- Data records:
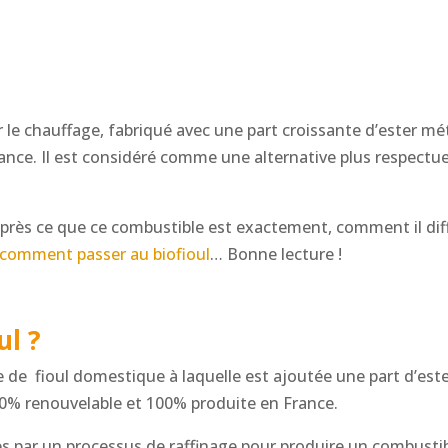
r le chauffage, fabriqué avec une part croissante d’ester mé
France. Il est considéré comme une alternative plus respect
 près ce que ce combustible est exactement, comment il dif
comment passer au biofioul
… Bonne lecture !
ul ?
se de fioul domestique à laquelle est ajoutée une part d’est
00% renouvelable et 100% produite en France.
 par un processus de raffinage pour produire un combustibl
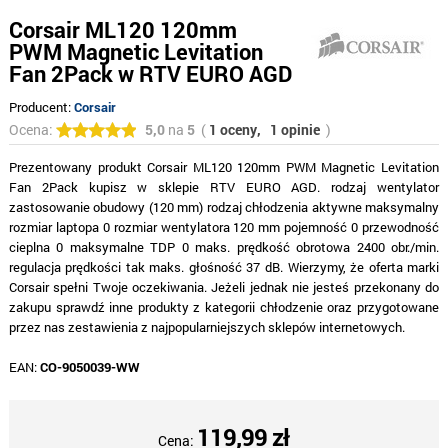
Corsair ML120 120mm
PWM Magnetic Levitation
Fan 2Pack w RTV EURO AGD
Producent:
Corsair
Ocena:
5,0
na
5
(
1 oceny,
1 opinie
)
Prezentowany produkt Corsair ML120 120mm PWM Magnetic Levitation
Fan 2Pack kupisz w sklepie RTV EURO AGD. rodzaj wentylator
zastosowanie obudowy (120 mm) rodzaj chłodzenia aktywne maksymalny
rozmiar laptopa 0 rozmiar wentylatora 120 mm pojemność 0 przewodność
cieplna 0 maksymalne TDP 0 maks. prędkość obrotowa 2400 obr./min.
regulacja prędkości tak maks. głośność 37 dB. Wierzymy, że oferta marki
Corsair spełni Twoje oczekiwania. Jeżeli jednak nie jesteś przekonany do
zakupu sprawdź inne produkty z kategorii chłodzenie oraz przygotowane
przez nas zestawienia z najpopularniejszych sklepów internetowych.
EAN:
CO-9050039-WW
119,99 zł
Cena:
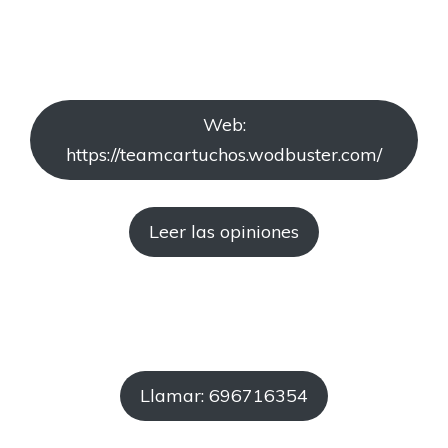
Web:
https://teamcartuchos.wodbuster.com/
Leer las opiniones
Llamar: 696716354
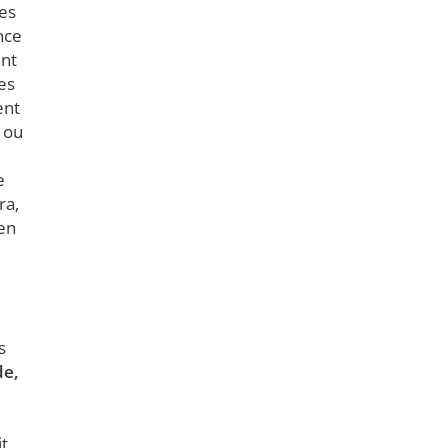
tes
nce
ent
es
ent
 ou
e
ra,
 en
s
de,
it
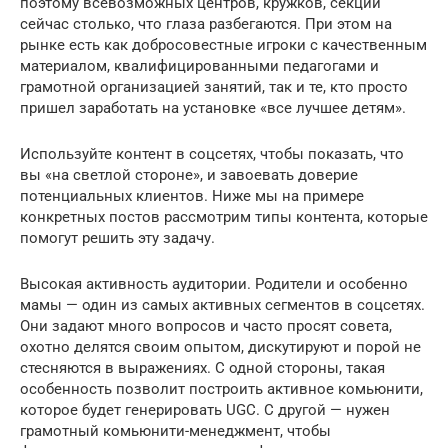
поэтому всевозможных центров, кружков, секций
сейчас столько, что глаза разбегаются. При этом на
рынке есть как добросовестные игроки с качественным
материалом, квалифицированными педагогами и
грамотной организацией занятий, так и те, кто просто
пришел заработать на установке «все лучшее детям».
Используйте контент в соцсетях, чтобы показать, что
вы «на светлой стороне», и завоевать доверие
потенциальных клиентов. Ниже мы на примере
конкретных постов рассмотрим типы контента, которые
помогут решить эту задачу.
Высокая активность аудитории. Родители и особенно
мамы — один из самых активных сегментов в соцсетях.
Они задают много вопросов и часто просят совета,
охотно делятся своим опытом, дискутируют и порой не
стесняются в выражениях. С одной стороны, такая
особенность позволит построить активное комьюнити,
которое будет генерировать UGC. С другой — нужен
грамотный комьюнити-менеджмент, чтобы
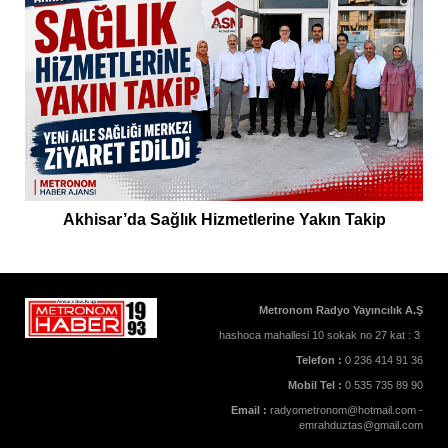
Akhisar’da Sağlık Hizmetlerine Yakın Takip
Metronom Radyo Yayıncılık A.Ş
hashoca mahallesi 10 sokak no 27 kat : 3
Telefon :
0 236 414 91 36
Mobil Tel :
0 535 735 89 90
Email :
radyometronom@hotmail.com -
emrahduztas@gmail.com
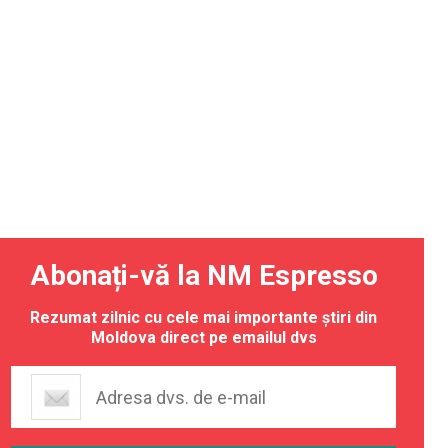
Abonați-vă la NM Espresso
Rezumat zilnic cu cele mai importante știri din
Moldova direct pe emailul dvs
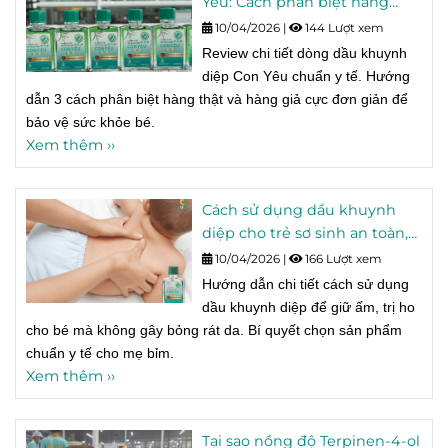
Yêu: Cách phân biệt hàng
thật và hàng giả.
10/04/2026
|
144 Lượt xem
Review chi tiết dòng dầu khuynh
diệp Con Yêu chuẩn y tế. Hướng
dẫn 3 cách phân biệt hàng thật và hàng giả cực đơn giản để
bảo vệ sức khỏe bé.
Xem thêm ››
Cách sử dụng dầu khuynh
diệp cho trẻ sơ sinh an toàn,
không gây bỏng rát.
10/04/2026
|
166 Lượt xem
Hướng dẫn chi tiết cách sử dụng
dầu khuynh diệp để giữ ấm, trị ho
cho bé mà không gây bỏng rát da. Bí quyết chọn sản phẩm
chuẩn y tế cho mẹ bỉm.
Xem thêm ››
Tại sao nồng độ Terpinen-4-ol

- PROMPT: Omit every picture, and please return the entries exactly from the first line through the line with "00% renouvelable et 100% produite en France.", both included.

- ANSWER AREA:
r le chauffage, fabriqué avec une part croissante d’ester mé
France. Il est considéré comme une alternative plus respect
 près ce que ce combustible est exactement, comment il dif
comment passer au biofioul
… Bonne lecture !
ul ?
se de fioul domestique à laquelle est ajoutée une part d’est
00% renouvelable et 100% produite en France.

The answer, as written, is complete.